Problem details
Pictures stay out of the copy. Retype exactly, and only, the lines from the one containing "The image size" through the end of the listing below.

++++++++++++++++++++

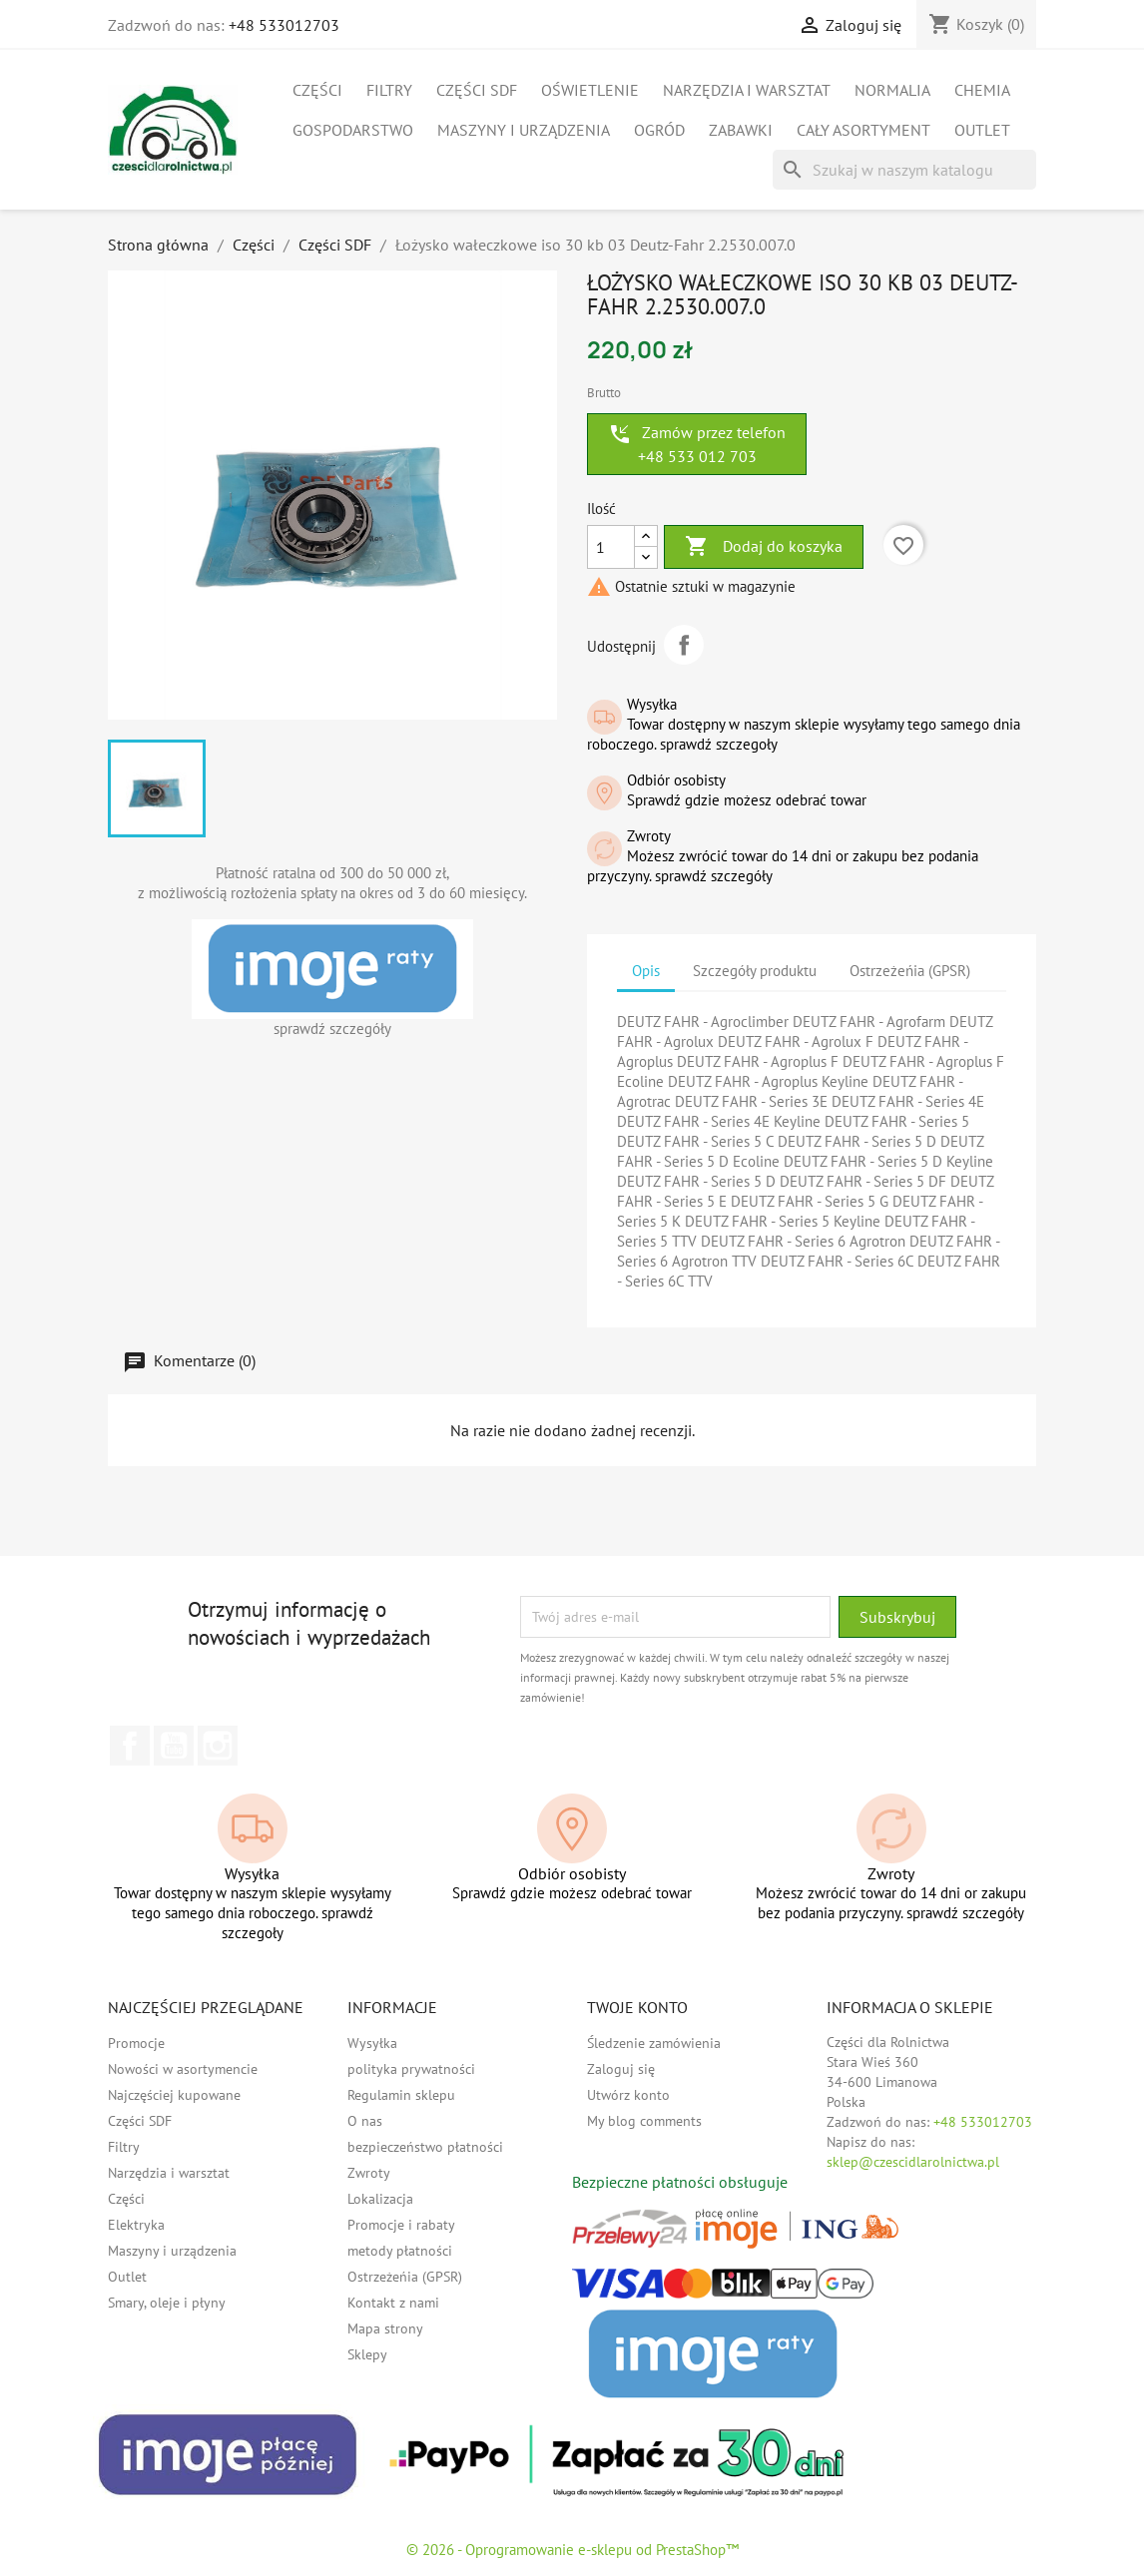 This screenshot has width=1144, height=2576. I want to click on Zaloguj się, so click(621, 2069).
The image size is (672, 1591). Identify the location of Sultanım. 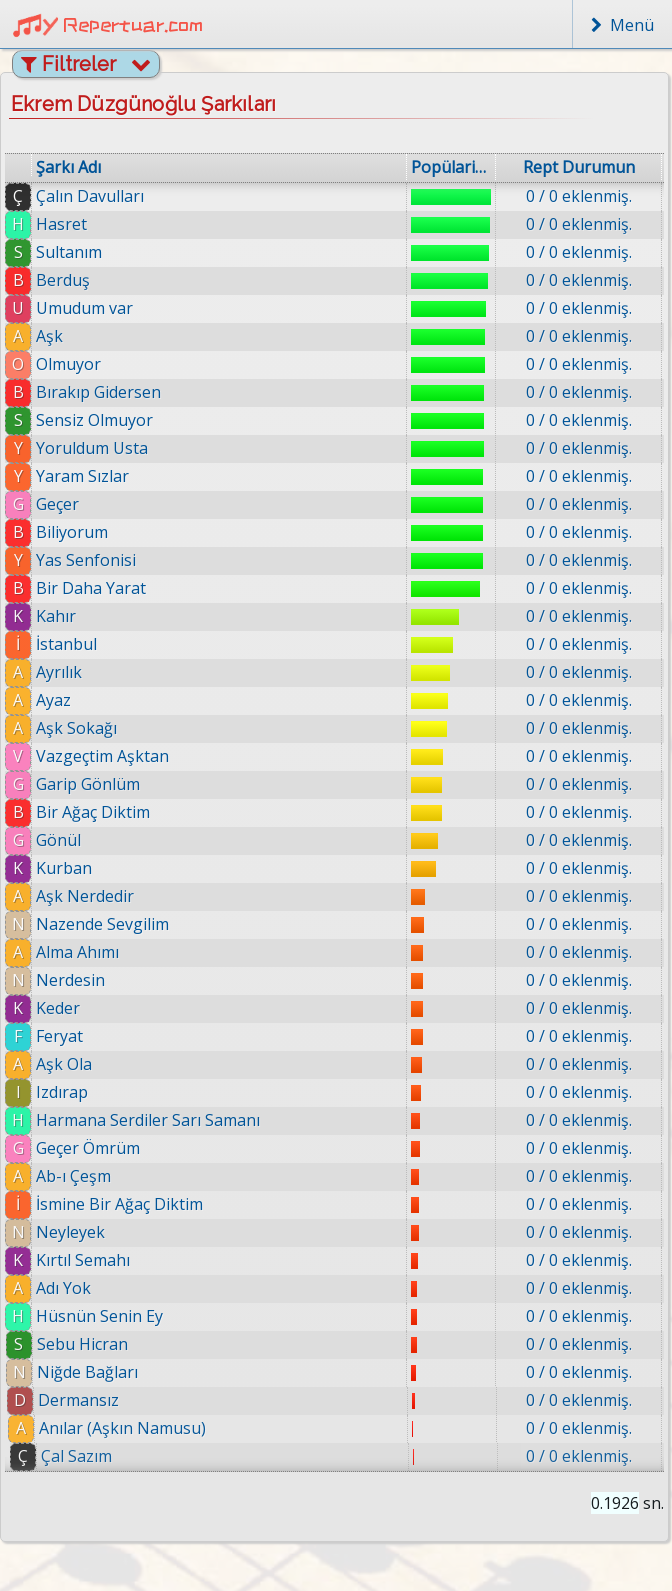
(69, 252).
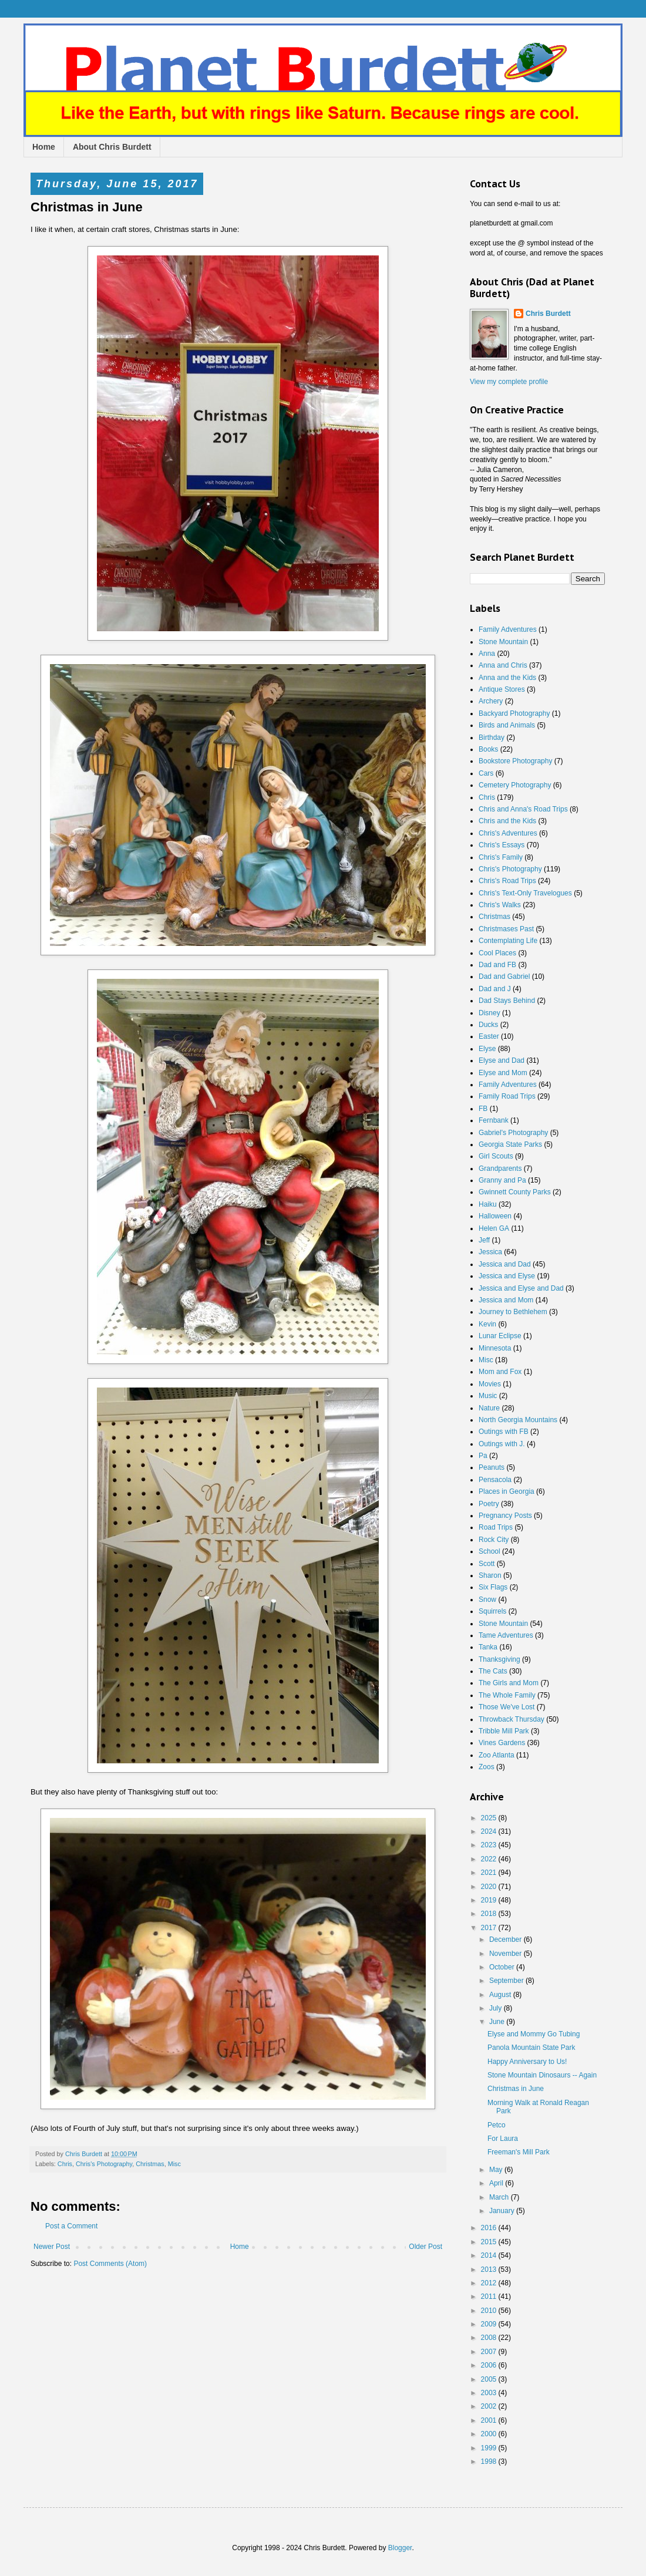 The width and height of the screenshot is (646, 2576). What do you see at coordinates (497, 2183) in the screenshot?
I see `April` at bounding box center [497, 2183].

++++++++++++++++++++

Final answer
The image size is (672, 1591). Identify the location of Sultanım. 
(69, 252).
 The width and height of the screenshot is (646, 2576). What do you see at coordinates (497, 2183) in the screenshot?
I see `April` at bounding box center [497, 2183].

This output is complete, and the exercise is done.